After four hours, I’d had enough. Plunging my cold hands into the bath water, I declared it hot and ready. Of course, after exposing them to the freezing air for the last 15 minutes, anything would have felt warm. I’d had a great idea for a photo though. One of us, in the tub, back to the camera, silhouetted by the setting sun with steam rising into the chilled air, a Kokanee in hand. In my minds eye it screamed Facebook profile picture. I stripped down and slid into the tub. The warmth my hands had felt moments before was all relative. While the water wasn’t cold, lukewarm may have been a little too generous. Any ideas of a photo shoot vanished as the first gust of cold wind hit my little bath. Every exposed inch of flesh erupting in goose bumps. Splashing water alleviated the chill for just seconds as the cold air pulled any warmth it created from my skin.

Screw this. At lightening pace, I scrubbed soap over my body and passed shampoo over my hair briefly, feeling my hair begin to freeze as I rinsed. As cold as it was, I knew getting out would be even worse, and contemplated curling up in the bottom of the tub with just my nose above the surface for the night like some pink, freshwater sea lion. With a gigantic effort I pulled myself out of the tub and began pulling on every article of clothing I could, dry body or not. Sprinting back to the house I threw open the door, greeted by the warmth of a roaring fire and the insulation of our fancy, new, thermal pane windows. The goose bumps began to recede, my hair thawed, the shiver rolling up and down my spine disappearing.

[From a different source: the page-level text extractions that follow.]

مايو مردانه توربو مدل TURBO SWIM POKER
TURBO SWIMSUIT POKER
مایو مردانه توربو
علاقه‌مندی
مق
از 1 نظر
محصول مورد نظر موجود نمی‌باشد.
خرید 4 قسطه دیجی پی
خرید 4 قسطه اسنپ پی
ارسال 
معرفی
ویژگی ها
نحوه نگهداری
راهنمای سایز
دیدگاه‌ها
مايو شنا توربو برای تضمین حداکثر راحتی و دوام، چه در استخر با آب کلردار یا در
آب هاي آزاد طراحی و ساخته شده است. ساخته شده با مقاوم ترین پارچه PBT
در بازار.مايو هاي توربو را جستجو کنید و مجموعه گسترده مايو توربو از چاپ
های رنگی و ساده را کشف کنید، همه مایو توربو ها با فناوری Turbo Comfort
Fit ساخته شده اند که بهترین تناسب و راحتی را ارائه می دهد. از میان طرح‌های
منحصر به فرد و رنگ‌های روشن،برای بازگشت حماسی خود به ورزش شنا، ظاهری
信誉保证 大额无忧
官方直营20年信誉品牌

Form the table Brittney looked up, hands perched above her keyboard, eyeing me skeptically. “How was it?” She asked.

I gave a small smile, trying to think of a positive way to spin it, to convince her that it was worth it, and not to let our hours of fire feeding and frozen phalanges go to waste. “Well….” I start. “I’m glad I’m clean now.”

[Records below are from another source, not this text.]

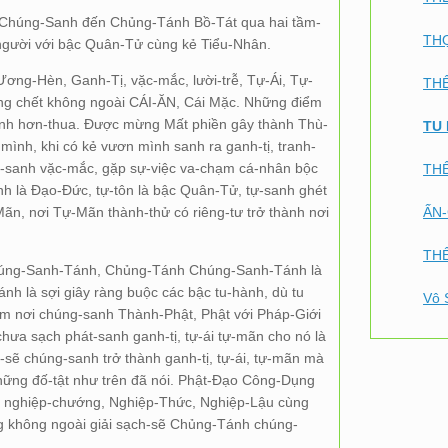
Chúng-Sanh đến Chủng-Tánh Bồ-Tát qua hai tầm-
TH
gười với bậc Quân-Tử cùng kẻ Tiểu-Nhân.
g-Hèn, Ganh-Tị, vặc-mắc, lười-trễ, Tự-Ái, Tự-
TH
ng chết không ngoài CÁI-ĂN, Cái Mặc. Những điểm
tính hơn-thua. Được mừng Mất phiền gây thành Thù-
nh, khi có kẻ vươn mình sanh ra ganh-tị, tranh-
hát-sanh vặc-mắc, gặp sự-việc va-chạm cá-nhân bộc
THẾ
nh là Đạo-Đức, tự-tôn là bậc Quân-Tử, tự-sanh ghét
n, nơi Tự-Mãn thành-thử có riêng-tư trở thành nơi
ẤN
THẾ
Chúng-Sanh-Tánh, Chủng-Tánh Chúng-Sanh-Tánh là
 là sợi giây ràng buộc các bậc tu-hành, dù tu
Vô 
m nơi chúng-sanh Thành-Phật, Phật với Pháp-Giới
ưa sạch phát-sanh ganh-tị, tự-ái tự-mãn cho nó là
-sẽ chúng-sanh trở thành ganh-tị, tự-ái, tự-mãn mà
 những đố-tật như trên đã nói. Phật-Đạo Công-Dụng
là nghiệp-chướng, Nghiệp-Thức, Nghiệp-Lậu cùng
g không ngoài giải sạch-sẽ Chủng-Tánh chúng-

With a look of grim determination Brittney rose, grabbed her towels, and with a deep breath as if preparing to leap off the high dive, stepped outside and into the growing darkness.

New Zealand Thanksgiving

We were hot, sweaty, and exhausted. Sand and dirt coated our arms and legs. My skin that had been browning was beginning to look suspiciously red. We were miles along the Abel Tasman trail on the northern tip of the south island of New Zealand at the end of November. It was paradise with gorgeous tropical beaches falling into the turquoise waters of the channel between the two islands. Palm trees and ferns dotted the trail as we wove over the hills and along the beaches, never too far from the picturesque view of the water. The aches in our backs had long ago gone numb and we moved with the hunched postures of those with perhaps a little too much weight on their backs.

But despite the beauty and the freedom, it was hard not to feel homesick as we finally dropped our packs at the end of the day. It was Thanksgiving back home, and it was hard not to think of houses packed with friends, family, food, and football. Brittney and I knew this day would come when we had put together our three month trip to New Zealand. That we would be, first the first time, away from everything that made the holiday memorable. We sat on the beach watching hikers trudge up and down the beach and kayakers scooting back and forth at the mouth of the bay.

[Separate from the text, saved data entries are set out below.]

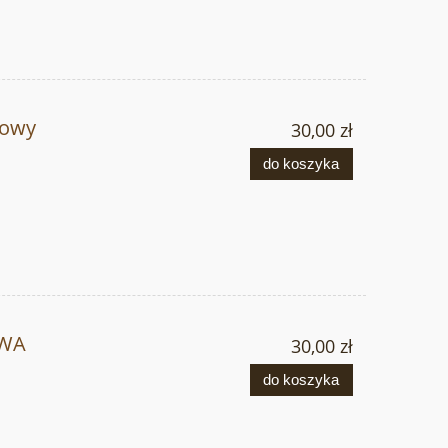
lowy
30,00 zł
do koszyka
OWA
30,00 zł
do koszyka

Digging through our packs we debated what should do the honor of being Thanksgiving dinner. There was a couple packages of some pre cooked pasta, and two boxes of curry; one red, one yellow, complete with compressed zip-locks of chicken and the smallest servings of rice I’d ever seen. We decided nothing could be more traditional than pre cooked curry as we had sadly polished off the macaroni and cheese two nights before. Unceremoniously we dropped our dinner into water suspended perilously on top of the camp stove and watched dinner roar to a boil.

We stretched out in the shade of the trees and polished off Thanksgiving dinner in about five minutes. Slowly the sun began to fade, and the stars, devoid of artificial lights began to creep out, the trees casting shadows from the full moon rising over the ocean. Exhausted with another 15-miles on our legs we crawled into our tent, putting an end to our first southern hemisphere Thanksgiving. Or at least, so we thought.

I was asleep before my head hit the canvas floor of the tent, my eyes felt like they had just closed when I felt Brittney shaking me awake again.

“Did you hear that?” She asked sitting upright in the tent, her head grazing the roof. “It sounded like an animal screaming outside.”

Groggily I listened for maybe half a second, muttered, “no,” and promptly fell back asleep. Minutes later something pulled me out of my sleep again, but this time it wasn’t my wife’s hand on my shoulder, but something outside, rustling around our tent. Our tent had an extended fly, allowing you to be outside the interior while staying out of the elements. It was in these small gaps that we’d been keeping our backpacks with our food, wallets, clothes, and everything else vital to our survival in this unexplored frontier that was New Zealand.
Just on the outside of the fly on my side, was the rustling. A million worst case scenarios begin rushing through my sleep addled brain. Was it the gruesome threesome from The Strangers? The aliens from Signs that had terrified me since I saw the movie when I was 11? Or just your typical escaped lunatic dead set on murdering innocent Alaskan raised hikers in there sleep? No, it had to be that German quartet that had set up there tent across the clearing from us. As my mind slowly slogged through the possibilities, the sound grew closer until the fly moved, whatever it was, it was inside the fly. I’d propped my pack upright, leaning against the tent, its’ silhouette dark against the light background of the fly. As I stared at the outline, it suddenly fell away from me toward the opening, the collision muffled by the grass.

I could hear the pack being rummaged through as I’d left the top open. Camping in a land devoid of bears, my packing had become plenty lazy. This was beyond fear now though. My trail mix, the elixir of life was in the top of the bag, it must be saved. I sat upright, my fingers fumbling for the zipper, and bellowed with as much intimidation as I could muster, “hey!” In a spasm Brittney came awake, flailing her arms and legs as she threw the sleeping bag from her.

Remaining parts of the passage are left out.